Przy okazji teraz mi się przypomniało. Czy wszystkie współczesne Linusky obsługują zapis pod NTFS (by nie było problemów z Windowsem) oraz korzystniej jest dla nich samych wybrać ext3 czy ext4? Dzięki!
Jeżeli nie zaraz po instalacji, to wystarczy doinstalować ntfs-3g , dodać odpowiedni wpis w /etc/fstab i już będzie obsługiwał (zapis i odczyt).
ext4 jest nowszy, w tej chwili już stabilny, działa bezproblemowo, wiec chyba lepiej nie stać w miejscu i korzystać z nowszych rozwiązań.
Hej, ja chciałbym się dowiedzieć czy warto porzucić Windows 7 x64 na rzecz jakiegoś linuksa.
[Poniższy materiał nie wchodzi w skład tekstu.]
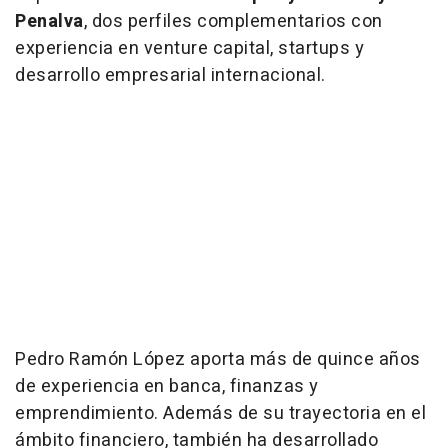
Penalva
, dos perfiles complementarios con
experiencia en
venture
capital,
startups
y
desarrollo empresarial internacional.
Pedro Ramón López aporta más de quince años
de experiencia en banca, finanzas y
emprendimiento. Además de su trayectoria en el
ámbito financiero, también ha desarrollado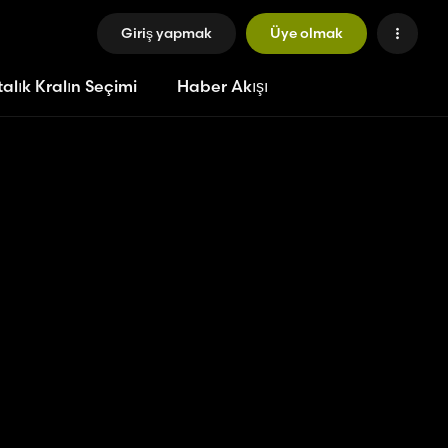
Giriş yapmak
Üye olmak
alık Kralın Seçimi
Haber Akışı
Po pierwsze mam sprzęt taki: AMD Phenom II X4 @ 3,4 Ghz; 2GB RAM DDR3; Nividia GTS 250, chciałbym aby Linux w pełni wykorzystał moc sprzętu, Windows chodzi naprawdę bardzo szybko i stabilnie, pięknie buszuje się po Internecie nawet z 1,2Mb/s za pomocą IE9. Co robię na komputerze najczęściej:
Przeglądanie Internetu, e-mail, gadu-gadu.
Pakiet Office mam 2010 bardzo ładnie i szybko piszę teksty w Wordzie, liczę w Excelu oraz jakieś tam bazy dane również wykonuję.
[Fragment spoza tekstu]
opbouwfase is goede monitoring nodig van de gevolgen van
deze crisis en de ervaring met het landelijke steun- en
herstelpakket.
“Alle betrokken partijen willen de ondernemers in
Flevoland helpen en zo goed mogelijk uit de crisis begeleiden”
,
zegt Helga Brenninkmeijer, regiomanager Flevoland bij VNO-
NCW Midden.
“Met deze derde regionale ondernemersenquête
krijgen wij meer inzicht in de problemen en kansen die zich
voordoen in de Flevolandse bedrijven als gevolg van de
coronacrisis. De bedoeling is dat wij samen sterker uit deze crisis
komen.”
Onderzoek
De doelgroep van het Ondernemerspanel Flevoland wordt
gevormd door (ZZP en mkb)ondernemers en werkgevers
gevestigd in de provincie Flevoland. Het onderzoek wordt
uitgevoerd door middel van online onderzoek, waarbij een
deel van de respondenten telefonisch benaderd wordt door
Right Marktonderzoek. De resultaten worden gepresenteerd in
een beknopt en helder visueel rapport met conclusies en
Programy specjalistyczne: AutoCad 2011, Photoshop CS5, Blender, program do obróbki video Ulead Video Studio 11 lub Windows Live Movie Maker.
Dlaczego chcę porzucić to wszystko? Jak widać korzystam z dużej liczby drogich komercyjnych programów, co róż wychodzą kolejne wersja po kilka set złotych. Słyszałem jedynie, że najnowsze wersje dystrybucji Linux’a oraz programy freeware są naprawdę już bardzo dobre i nie ma sensu wywalać kupę kasy. Myślę, że podpowiecie mi coś mądrego. Pozdro.